Dans ce contexte, de nombreux rapports d’experts alertent sur l’urgence auquel fait face le conflit yéménite. Ces derniers ont notamment relevé dans un rapport du Groupe d’Experts des Nations Unies retraçant la situation du pays de 2014 à 2018 que “toutes les parties prenantes au conflit au Yémen ont potentiellement commis des crimes de guerre”, qu’il s’agisse des Houthis ou de la Coalition. L’article 8 relatif au crime de guerre du Statut de Rome de la CPI prohibe ces violations du droit international humanitaire. Cependant, le fait que le Yémen ait signé mais non ratifié le Statut de Rome, ou que l'Arabie Saoudite n'en soit pas partie non plus, est un frein à une action de la Cour pénale internationale, retardant ainsi la justice que méritent les victimes. Le Rapport mondial de 2021 de Human Rights Watch appelle à la création d’un mécanisme de justice internationale au sujet de la situation yéménite.
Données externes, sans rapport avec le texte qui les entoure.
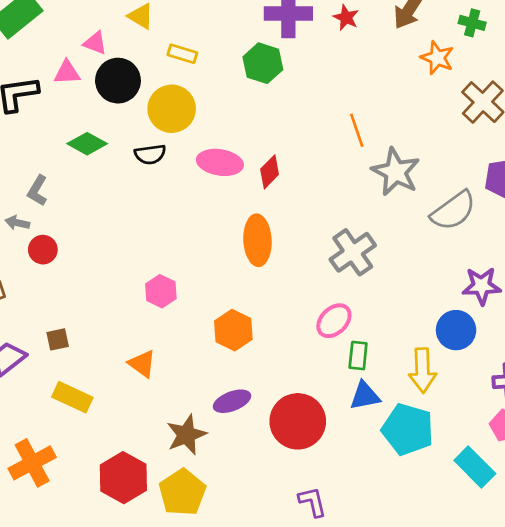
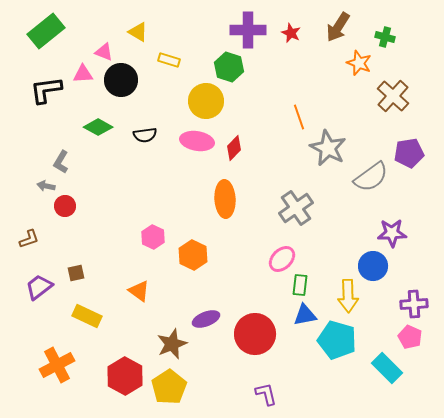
yellow circle: (172, 109) -> (206, 101), moved
orange hexagon: (233, 330) -> (193, 255), moved

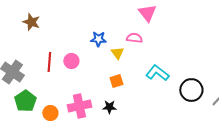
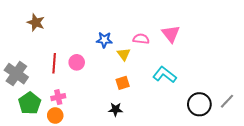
pink triangle: (147, 13) -> (171, 34), moved
black circle: (191, 90) -> (199, 104), moved
pink cross: (79, 106) -> (58, 97), moved, size x0.6

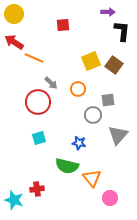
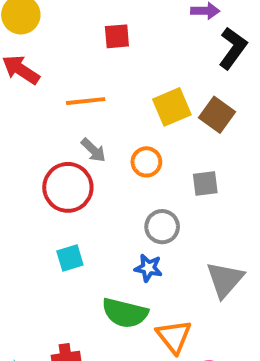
black L-shape: (122, 31) -> (233, 48), turned 30
orange line: (34, 58) -> (86, 101), moved, turned -30
gray circle: (93, 115) -> (162, 227), moved
gray triangle: (118, 135) -> (225, 280), moved

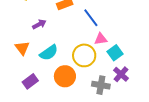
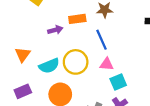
purple arrow: (39, 24) -> (55, 30), moved
yellow circle: (84, 55) -> (76, 62), moved

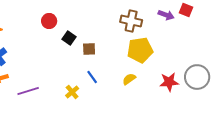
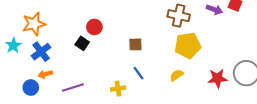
red circle: (49, 21) -> (94, 27), moved
black square: (69, 38) -> (82, 43), moved
yellow cross: (72, 92) -> (118, 89), turned 32

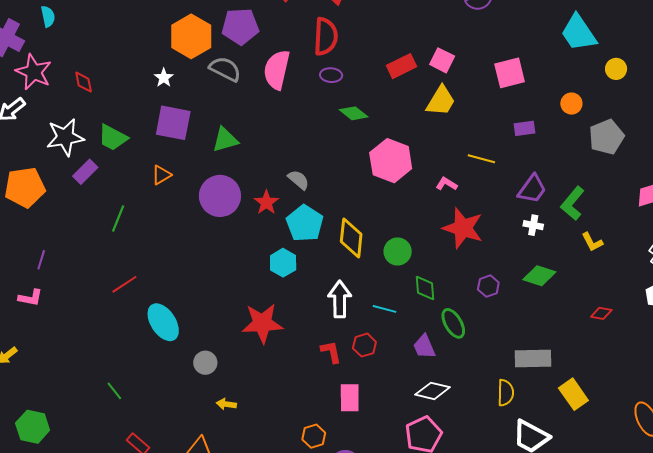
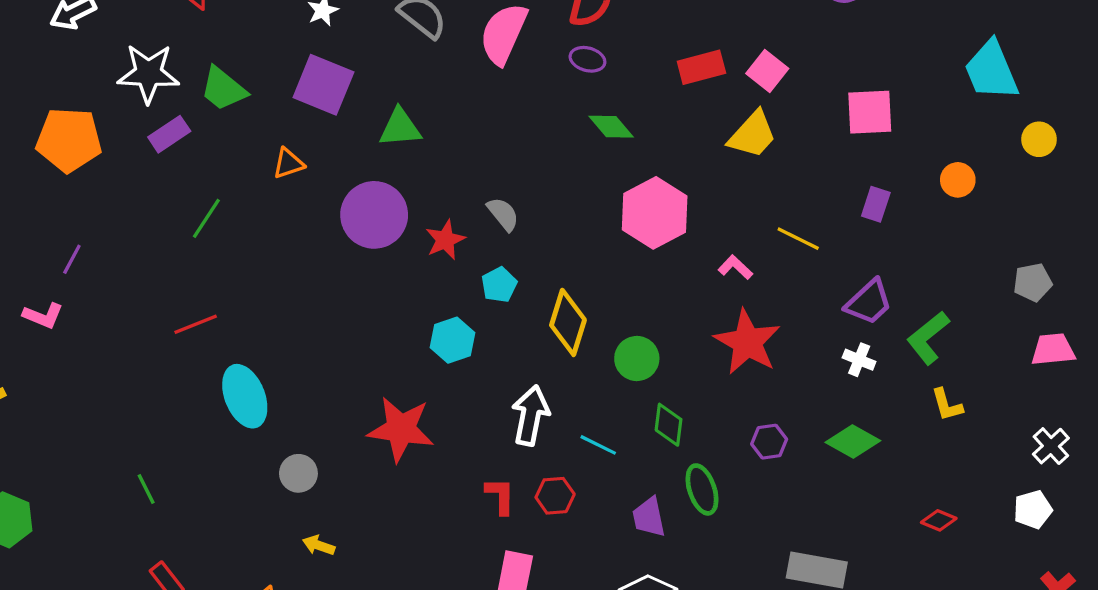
purple rectangle: (524, 128) -> (876, 204), turned -75
gray pentagon: (607, 137) -> (1033, 282), moved, size x0.7
cyan pentagon: (305, 223) -> (499, 285), size x0.6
Ainsi, la situation du pays continue de se cristalliser sans issue. Les rivalités religieuses que connaît actuellement le Moyen Orient encadrent un conflit permanent et dont le Yémen en subit les frais. Le Yémen est devenu un Etat failli, reconnu certes par la communauté internationale, mais qui ne contrôle plus de manière significative son territoire. Le conflit maintient un constat alarmant. Cependant le développement du pays par les aides humanitaires pourrait permettre d’éradiquer l’extrême pauvreté et rétablir les droits fondamentaux.